[Data for this task — start]

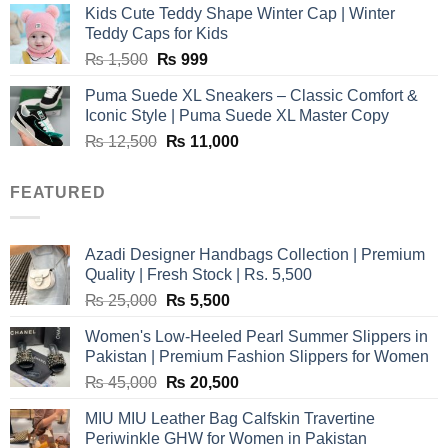
Kids Cute Teddy Shape Winter Cap | Winter
₨ 3,800.
₨ 2,700.
Teddy Caps for Kids
Original
Current
₨
1,500
₨
999
price
price
Puma Suede XL Sneakers – Classic Comfort &
was:
is:
Iconic Style | Puma Suede XL Master Copy
₨ 1,500.
₨ 999.
Original
Current
₨
12,500
₨
11,000
price
price
was:
is:
FEATURED
₨ 12,500.
₨ 11,000.
Azadi Designer Handbags Collection | Premium
Quality | Fresh Stock | Rs. 5,500
Original
Current
₨
25,000
₨
5,500
price
price
Women's Low-Heeled Pearl Summer Slippers in
was:
is:
Pakistan | Premium Fashion Slippers for Women
₨ 25,000.
₨ 5,500.
Original
Current
₨
45,000
₨
20,500
price
price
MIU MIU Leather Bag Calfskin Travertine
was:
is:
Periwinkle GHW for Women in Pakistan
₨ 45,000.
₨ 20,500.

[Data for this task — finish]

**Assignment:**
Leaving the pictures out, write out every entry exactly.

**Written solution:**
Kids Cute Teddy Shape Winter Cap | Winter
₨ 3,800.
₨ 2,700.
Teddy Caps for Kids
Original
Current
₨
1,500
₨
999
price
price
Puma Suede XL Sneakers – Classic Comfort &
was:
is:
Iconic Style | Puma Suede XL Master Copy
₨ 1,500.
₨ 999.
Original
Current
₨
12,500
₨
11,000
price
price
was:
is:
FEATURED
₨ 12,500.
₨ 11,000.
Azadi Designer Handbags Collection | Premium
Quality | Fresh Stock | Rs. 5,500
Original
Current
₨
25,000
₨
5,500
price
price
Women's Low-Heeled Pearl Summer Slippers in
was:
is:
Pakistan | Premium Fashion Slippers for Women
₨ 25,000.
₨ 5,500.
Original
Current
₨
45,000
₨
20,500
price
price
MIU MIU Leather Bag Calfskin Travertine
was:
is:
Periwinkle GHW for Women in Pakistan
₨ 45,000.
₨ 20,500.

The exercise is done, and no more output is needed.